Russian President Vladimir Putin has ordered his government to draft a response to Western economic sanctions over Russia’s perceived backing of pro-Kremlin rebels in Ukraine's volatile east.

"The Russian government has already proposed a number of response measures to so-called sanctions imposed by certain countries," Mr Putin said.

"I think that in current conditions, in order to ensure the interests of our producers, we could very well think about this now."

Meanwhile, the United Nations has said at least 285,000 people have fled their homes because of the conflict in eastern Ukraine.

The UN also warned that intensified battles in the area could lead to a "massive exodus".

Local Ukrainian authorities have so far registered 117,000 people moving out of the east to other regions of the country, the UN refugee agency said.
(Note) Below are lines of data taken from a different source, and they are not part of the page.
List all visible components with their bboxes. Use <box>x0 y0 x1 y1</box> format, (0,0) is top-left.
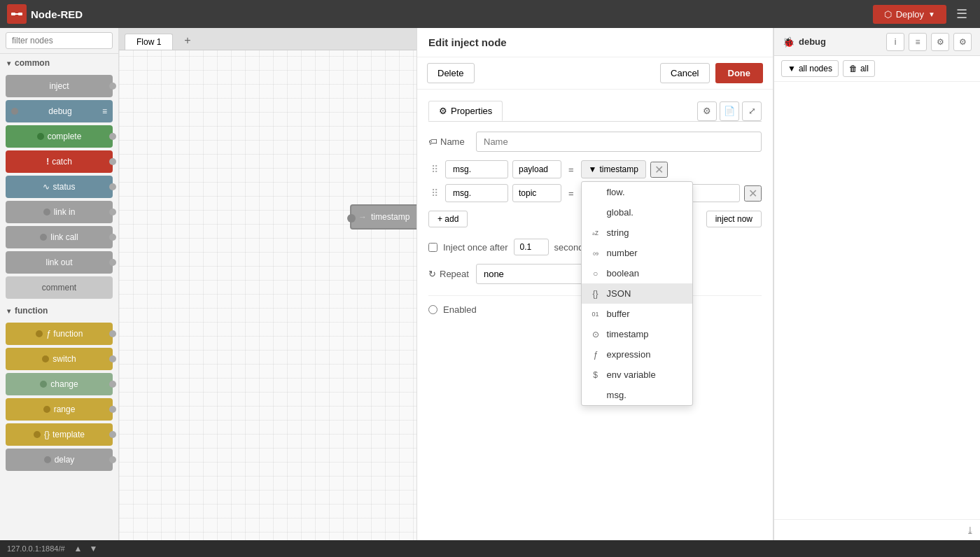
tab-properties[interactable]: ⚙ Properties <box>428 101 503 121</box>
sidebar-item-catch[interactable]: ! catch <box>6 150 113 173</box>
enabled-radio[interactable] <box>428 305 438 314</box>
node-label: complete <box>48 132 82 141</box>
topbar-right: ⬡ Deploy ▼ ☰ <box>873 3 973 24</box>
msg-prop-input-1[interactable] <box>512 160 561 178</box>
msg-prefix-2: msg. <box>453 188 471 198</box>
tab-icons: ⚙ 📄 ⤢ <box>697 101 762 121</box>
sidebar-item-debug[interactable]: debug ≡ <box>6 100 113 122</box>
flow-node-label: timestamp <box>371 212 410 222</box>
dropdown-item-expression[interactable]: ƒ expression <box>582 344 692 365</box>
settings-icon[interactable]: ⚙ <box>697 101 717 121</box>
settings-icon[interactable]: ⚙ <box>953 33 972 51</box>
inject-once-value[interactable] <box>514 239 549 255</box>
msg-type-button-1[interactable]: msg. <box>445 160 508 178</box>
statusbar: 127.0.0.1:1884/# ▲ ▼ <box>0 540 980 557</box>
node-label: inject <box>49 81 69 91</box>
sidebar-item-link-out[interactable]: link out <box>6 251 113 274</box>
flow-canvas[interactable]: Flow 1 + → timestamp gen <box>119 28 416 540</box>
node-label: delay <box>55 455 75 465</box>
port-left <box>11 108 18 115</box>
dropdown-item-timestamp[interactable]: ⊙ timestamp <box>582 324 692 344</box>
nav-back-button[interactable]: ▲ <box>72 544 85 554</box>
svg-rect-0 <box>11 13 15 15</box>
list-icon[interactable]: ≡ <box>909 33 927 51</box>
dropdown-item-number[interactable]: ₀₉ number <box>582 243 692 263</box>
edit-tabs: ⚙ Properties ⚙ 📄 ⤢ <box>428 101 762 122</box>
dropdown-item-json[interactable]: {} JSON <box>582 283 692 304</box>
sidebar-group-function[interactable]: ▾ function <box>0 302 118 320</box>
string-icon: ₐz <box>590 229 601 237</box>
filter-icon: ▼ <box>788 64 796 73</box>
sidebar-item-inject[interactable]: inject <box>6 75 113 97</box>
msg-prop-input-2[interactable] <box>512 184 561 202</box>
flow-tab-1[interactable]: Flow 1 <box>125 34 173 50</box>
dropdown-item-msg[interactable]: msg. <box>582 385 692 405</box>
sidebar-search-area <box>0 28 118 54</box>
dropdown-item-flow[interactable]: flow. <box>582 182 692 202</box>
node-label: catch <box>52 157 72 167</box>
sidebar-item-function[interactable]: ƒ function <box>6 323 113 345</box>
port-right <box>109 330 116 337</box>
dropdown-item-env-variable[interactable]: $ env variable <box>582 365 692 385</box>
deploy-button[interactable]: ⬡ Deploy ▼ <box>873 5 946 24</box>
node-label: link out <box>46 258 72 267</box>
topbar-left: Node-RED <box>7 4 83 24</box>
dropdown-item-boolean[interactable]: ○ boolean <box>582 263 692 283</box>
name-input[interactable] <box>476 132 762 152</box>
bug-settings-icon[interactable]: ⚙ <box>931 33 949 51</box>
sidebar-item-delay[interactable]: delay <box>6 449 113 471</box>
sidebar-item-change[interactable]: change <box>6 373 113 395</box>
delete-button[interactable]: Delete <box>427 63 475 83</box>
sidebar-item-template[interactable]: {} template <box>6 423 113 446</box>
node-port-in <box>347 214 356 223</box>
sidebar-item-status[interactable]: ∿ status <box>6 176 113 198</box>
nav-forward-button[interactable]: ▼ <box>87 544 99 554</box>
add-flow-tab-button[interactable]: + <box>176 31 199 50</box>
exclaim-icon: ! <box>46 157 49 167</box>
add-row-button[interactable]: + add <box>428 211 468 227</box>
row-delete-button-2[interactable]: ✕ <box>744 185 762 202</box>
sidebar-item-link-call[interactable]: link call <box>6 226 113 248</box>
done-button[interactable]: Done <box>715 63 764 83</box>
scroll-bottom-icon[interactable]: ⤓ <box>966 525 974 536</box>
cancel-button[interactable]: Cancel <box>660 63 709 83</box>
value-type-button-1[interactable]: ▼ timestamp <box>581 160 646 178</box>
description-icon[interactable]: 📄 <box>720 101 739 121</box>
expand-icon[interactable]: ⤢ <box>742 101 762 121</box>
search-input[interactable] <box>6 32 113 49</box>
statusbar-url: 127.0.0.1:1884/# <box>7 544 65 553</box>
sidebar-group-common[interactable]: ▾ common <box>0 54 118 72</box>
row-delete-button-1[interactable]: ✕ <box>650 162 668 178</box>
dropdown-item-buffer[interactable]: 01 buffer <box>582 304 692 324</box>
inject-once-checkbox[interactable] <box>428 243 438 252</box>
dropdown-item-string[interactable]: ₐz string <box>582 223 692 243</box>
port-left <box>40 234 47 241</box>
filter-dropdown[interactable]: ▼ all nodes <box>781 60 839 77</box>
sidebar-item-comment[interactable]: comment <box>6 276 113 299</box>
clear-button[interactable]: 🗑 all <box>843 60 875 77</box>
info-icon[interactable]: i <box>886 33 904 51</box>
inject-now-button[interactable]: inject now <box>706 211 762 227</box>
main-layout: ▾ common inject debug ≡ complete ! catch <box>0 28 980 540</box>
sidebar-item-switch[interactable]: switch <box>6 348 113 370</box>
hamburger-icon[interactable]: ☰ <box>951 3 973 24</box>
sidebar-item-complete[interactable]: complete <box>6 125 113 148</box>
timestamp-icon: ⊙ <box>590 330 601 339</box>
repeat-select[interactable]: none interval interval between times at … <box>476 264 595 284</box>
svg-rect-1 <box>18 13 22 15</box>
bug-icon: 🐞 <box>783 36 794 48</box>
port-left <box>42 355 49 362</box>
flow-node-timestamp[interactable]: → timestamp <box>350 204 416 230</box>
drag-handle-icon-2[interactable]: ⠿ <box>428 188 441 199</box>
port-right <box>109 83 116 90</box>
drag-handle-icon[interactable]: ⠿ <box>428 164 441 175</box>
dropdown-item-global[interactable]: global. <box>582 202 692 223</box>
eq-sign-1: = <box>566 164 577 175</box>
canvas-body[interactable]: → timestamp gen <box>119 50 416 540</box>
sidebar-item-range[interactable]: range <box>6 398 113 421</box>
sidebar-item-link-in[interactable]: link in <box>6 201 113 223</box>
right-panel-footer: ⤓ <box>774 519 980 540</box>
value-type-label: timestamp <box>599 164 638 174</box>
msg-type-button-2[interactable]: msg. <box>445 184 508 202</box>
template-icon: {} <box>44 430 50 439</box>
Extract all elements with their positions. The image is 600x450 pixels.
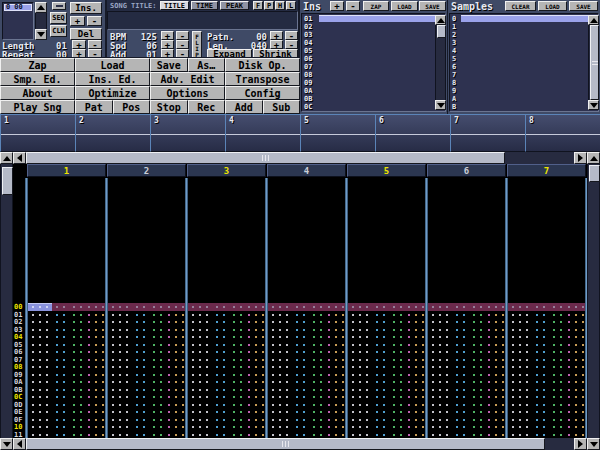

Vincent Cochetel, head of the UNHCR's European Bureau, told reporters in Geneva that the number "is in our view a low estimate".

He said this was because most men fleeing failed to register to avoid being drafted into the Ukrainian army and sent back to the conflict zone.

In addition, around 168,000 Ukrainians had as of 1 August applied to Russian authorities for asylum, refugee and other kinds of protective statuses such as temporary residence permits, Mr Cochetel said.

The total of at least 285,000 displaced people marks a 24% jump from figures provided by the UNHCR last month.

But according to Russian authorities, more than 500,000 more Ukrainians have gone to Russia since January under the country's visa-free regime, without registering, Mr Cochetel said.

"According to the Russian authorities, and we believe that number is credible, there are about 730,000 Ukrainians who have crossed into Russia since the beginning of the year," he said.

"We don't call all of those people refugees," he said, adding that only some of the 168,000 who had applied for protective status fell into that category.

"But they are not tourists. We have seen them at the border. Sometimes they just walk across the border, some just with plastic bags, and many of them are really destitute."

The UNHCR said 87% of those displaced inside Ukraine had fled the main rebel strongholds of Donetsk and Lugansk, while the remainder were from Crimea, which was annexed by Russia in March.

The already staggering numbers of displaced people were rising fast, Mr Cochetel warned, saying that over the past two weeks, 1,200 people had been flooding out of Donetsk and Lugansk into other parts of Ukraine each day.

"Those people are leaving with very little," he said. "Some of them arrive with almost no belongings or got some of their belongings confiscated at checkpoints."

With the Ukrainian army closing in on Donetsk, there is a fear that intense fighting could move into the city centre, which is home to at least one million people.

Earlier, Russia said that more than 400 Ukrainian soldiers had sought refuge on its territory.